[olug] Question: package / system for administrating multiple very similar systems ?

Sat Apr 21 02:25:58 UTC 2007

On 4/20/07, Sean Kelly <smkelly at zombie.org> wrote:
>
> On Fri, Apr 20, 2007 at 07:59:11PM -0500, Will Langford wrote:
> ...
> > Is there a pre-built 'update' system that will fetch new updates from a
> > central source and apply them as they're discovered (at some set
> interval
> > from cron or something) ?  The updates will all be custom built by us.
>
> Oh boy. You've stepped into something you can never escape from now. Your
> question will now hurl you into the complicated world of systems
> infrastructure.

Yeah, I was fearing something like this.  Our systems are pretty close to
identical and the updates we need currently are fairly peripheral in
nature.... upgrades to our own toolsets and stuff.  Nothing as drastic as
needing to keep tabs on the /etc tree remotely or anything like that.

First up, I'd recommend checking out http://www.infrastructures.org
> That site will give a good overview of the things you need to be thinking
> of when you start to manage many servers and want to have a standard way
> of
> managing them. This is a project I began to undertake a little over two
> years ago, but set aside in order to bring up a VMware Infrastructure
> environment.

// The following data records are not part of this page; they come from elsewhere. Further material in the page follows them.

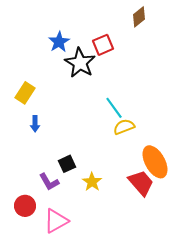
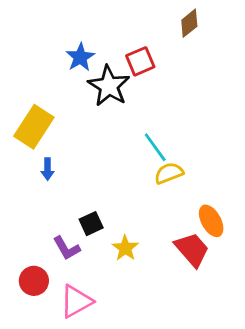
yellow rectangle: (25, 93) -> (34, 127), size x1.4
orange ellipse: (155, 162) -> (211, 221), size x0.7

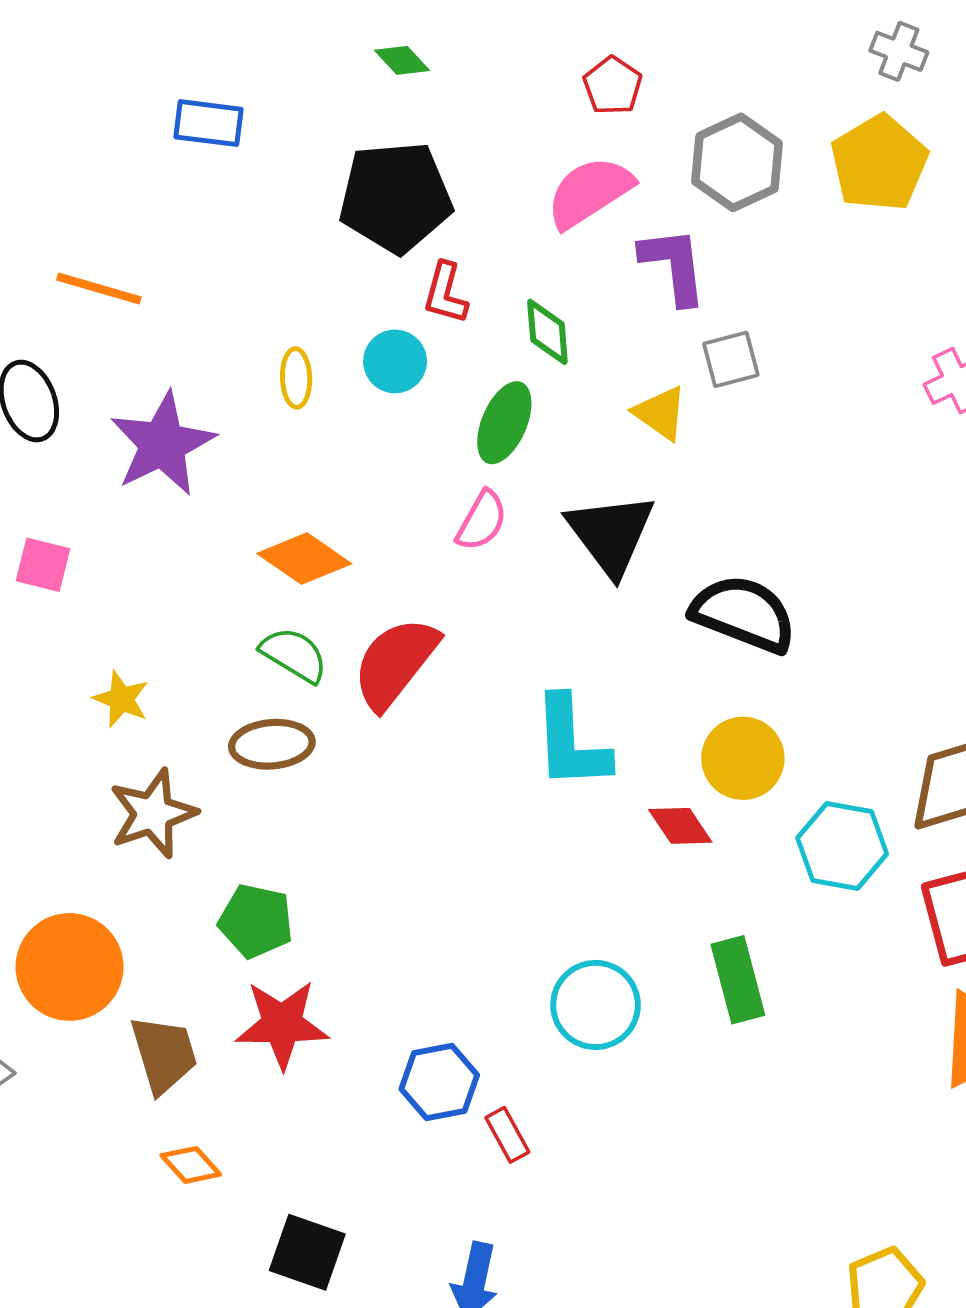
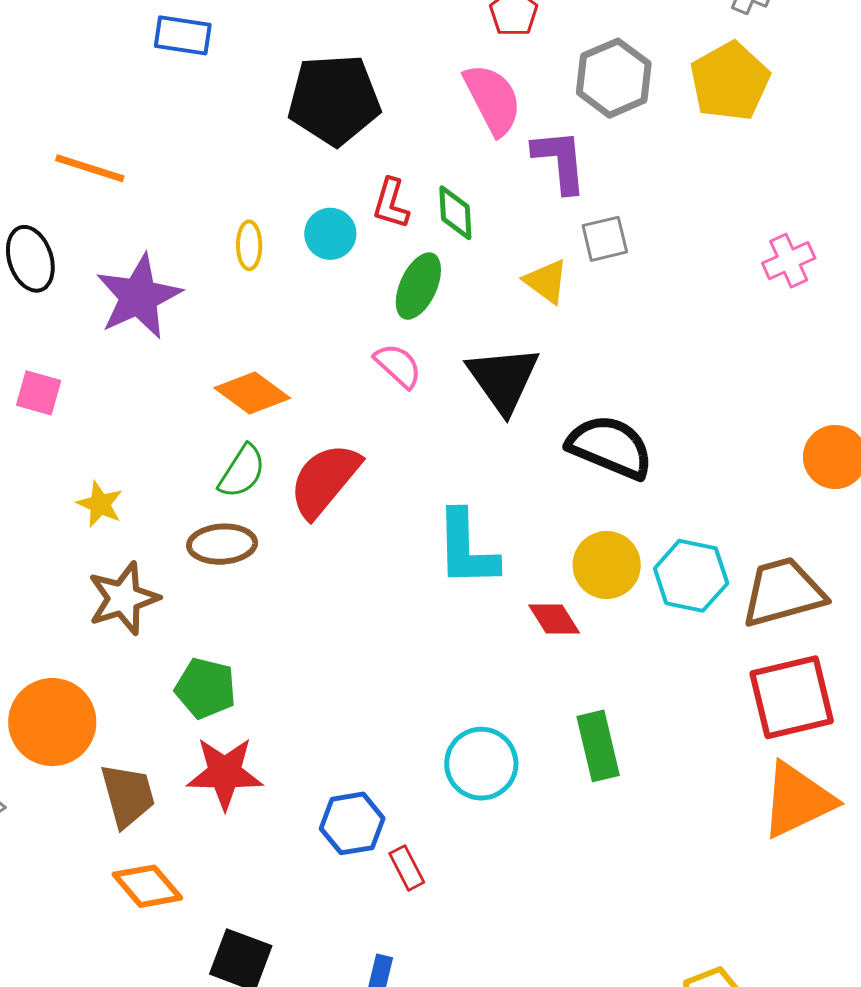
pink semicircle: (590, 192) -> (493, 99), turned 94
red L-shape: (445, 293) -> (391, 204), moved
pink semicircle: (482, 521) -> (398, 366), turned -78
green semicircle: (294, 655) -> (242, 471), turned 90
cyan hexagon: (842, 846) -> (691, 576), moved
orange diamond: (191, 1165) -> (147, 886), size x1.4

Shortly I'll be returning to this sort of thing.

I'll do so over the weekend probably.  I've not had much luck with finding a
condensed site relating to the subject.... much like searching for a web
CMS.... hard to find a decent place to start.

> Our remote systems are running RH 9.0 with many modifications to suit our
> > needs... so an rpm based solution would be fine.  Yes, RH9 - they've
> been in
> > service for that long... and I believe one of our systems has a 400+ day
> > uptime currently :).
>
> Uptimes like that aren't always a good thing. It means you've got an
> outdated kernel that could use some patching.

Actually, we rarely add new functionality to our base system.  They're
fairly static, running on a set guidelines of hardware (usually), and
generally live in the realm of 'if it aint broke, dont fix it'.  The servers
are in a closed environment that service closed clients that aren't really
user based (embedded world).  Hell, nearly all of our systems run postgresql
v8.0-rc3 because it provided some functionality we needed when designing the
system and have never had a reason to upgrade to a newer postgres.  Still
along the lines of 'aint broke dont fix'.  For regular desktops or systems
that have clients of unknown/unpredictable origin, I'd fully agree with
keeping a system absolutely up to date... but it's fairly unnecessary for
us.

There really aren't that many simple tools. There are a few tools I can
> point you at to start looking at:

<...snip list of tools...>

I'll give these a read over as well.  Alot of the tools I looked at for
management were too aggressive/ambitious and provided far too much control
than we desire.

I've also seen other tools that I can't really comment much on. I've seen
> some of how companies like FedEx and Yahoo! do it internally. Their models
> are much simpler and more similar to what you describe above. Yahoo!'s
> tool, called yinst, is a very cool tool that sits on top of FreeBSD's
> package management and allows them to deploy a system in minutes. I wish
> they'd release it, or even talk about it. All I have is its manpage...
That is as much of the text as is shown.